Monday, May 24, 2010

once in a lifetime

"and you may ask yourself, how did i get here?"
(talking heads)

i'm going to kill my facebook account. i don't need it. it doesn't need me. let's move on.

i had some more dreams, and then they stopped.

thursday night it was a taxi on fire. well, not so much on fire as having a flickering flame on the windscreen and bonnet, as though a flammable liquid over the windshield was on fire. the paint wasn't blistering, the car wasn't burning up. i think it was parked near newtown station. a person over my shoulder says "that'd be right" as though this sort of thing was to be expected.

friday night i dreamt that chris and i were walking and stumbled into a violent street scene. a guy had a knife and threatened the people around him. one man tried to get the knife from him and got slashed across his stomach. he fell down and it looked like he was about to be stabbed to death. then maybe another man intercepted. and then, at some stage, all the fighters stood and bowed to now applauding onlookers. this was a performance and nobody was injured. i was really angry that i was made to feel frightened for the sake of street performance.

chris was in my bed, so perhaps that's why he featured in the dream. i told him of this the next morning. i haven't remembered a dream since.
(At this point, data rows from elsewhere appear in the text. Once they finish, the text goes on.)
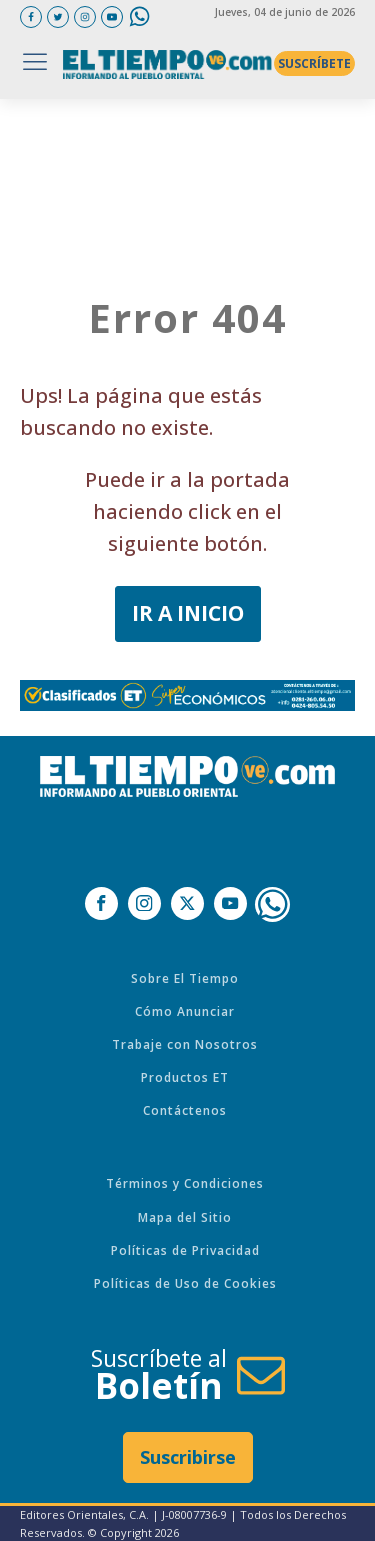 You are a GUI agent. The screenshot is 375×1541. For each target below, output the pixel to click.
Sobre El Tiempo (185, 978)
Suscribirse (188, 1457)
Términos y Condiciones (185, 1183)
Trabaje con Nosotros (185, 1044)
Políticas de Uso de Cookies (185, 1283)
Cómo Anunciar (185, 1011)
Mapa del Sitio (185, 1217)
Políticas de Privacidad (185, 1250)
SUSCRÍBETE (314, 63)
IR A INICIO (188, 613)
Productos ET (185, 1077)
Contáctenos (185, 1110) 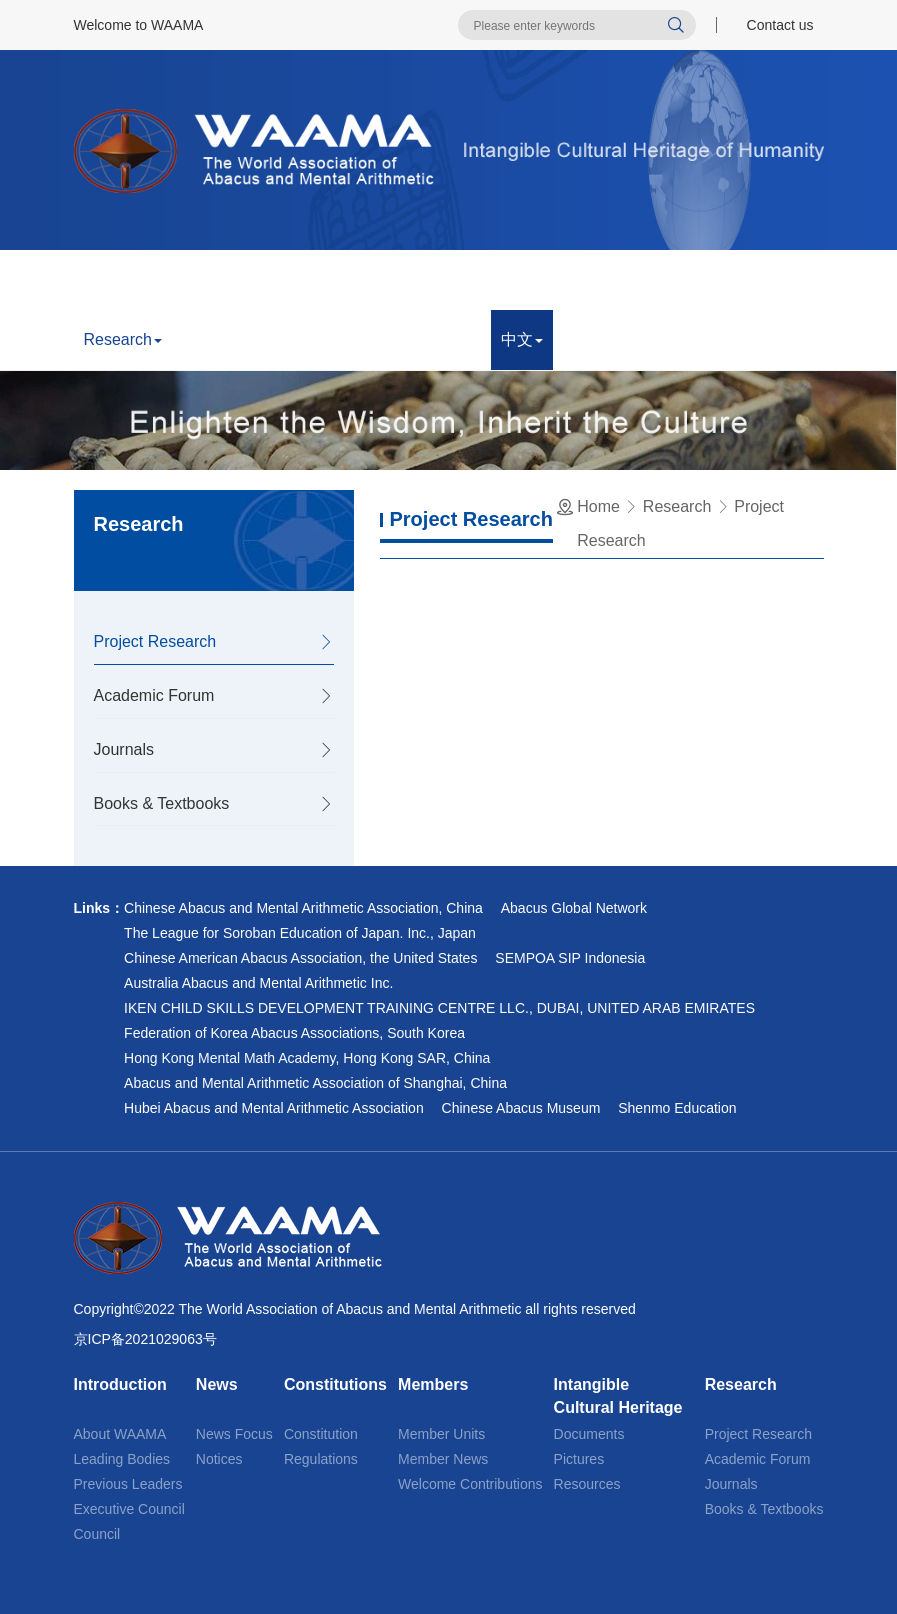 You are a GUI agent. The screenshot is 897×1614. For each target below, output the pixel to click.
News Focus (234, 1434)
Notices (219, 1459)
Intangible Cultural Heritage (661, 279)
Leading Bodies (122, 1459)
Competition (326, 339)
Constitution (321, 1434)
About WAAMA (120, 1434)
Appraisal (220, 339)
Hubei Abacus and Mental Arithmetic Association (274, 1108)
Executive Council (129, 1509)
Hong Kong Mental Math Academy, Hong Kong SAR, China (307, 1058)
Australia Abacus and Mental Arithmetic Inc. (258, 983)
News (295, 279)
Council (97, 1534)
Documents (589, 1434)
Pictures (579, 1459)
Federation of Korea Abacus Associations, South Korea (294, 1033)
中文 (522, 339)
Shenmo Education (677, 1108)
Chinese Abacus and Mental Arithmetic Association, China (303, 908)
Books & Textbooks (162, 803)
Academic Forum (154, 695)
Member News (443, 1459)
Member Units (441, 1434)
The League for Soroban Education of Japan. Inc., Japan (300, 933)
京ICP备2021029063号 (145, 1339)
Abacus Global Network (574, 908)
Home (110, 279)
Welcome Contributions (470, 1484)
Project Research (155, 641)
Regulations (321, 1459)
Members (500, 279)
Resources (587, 1484)
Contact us (780, 25)
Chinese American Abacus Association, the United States (300, 958)
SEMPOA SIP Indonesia (570, 958)
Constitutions (391, 279)
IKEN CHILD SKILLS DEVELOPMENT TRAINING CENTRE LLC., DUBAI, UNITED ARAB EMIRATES (439, 1008)
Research (123, 339)
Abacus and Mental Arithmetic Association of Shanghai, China (315, 1083)
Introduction (203, 279)
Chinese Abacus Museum (521, 1108)
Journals (124, 749)
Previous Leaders (128, 1484)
most of my dreams have circulated around fear and uncertainty. i wonder if the anticipation of seeing haneke's the white ribbon was intercepting with my sleeping thoughts. i saw it last night. that deserves its own post and further contemplation on my part, but it seemed to connect to the trajectory of my dreams. though maybe it has made me more fearful and anxious in my waking life, because there's no writing this off as fiction.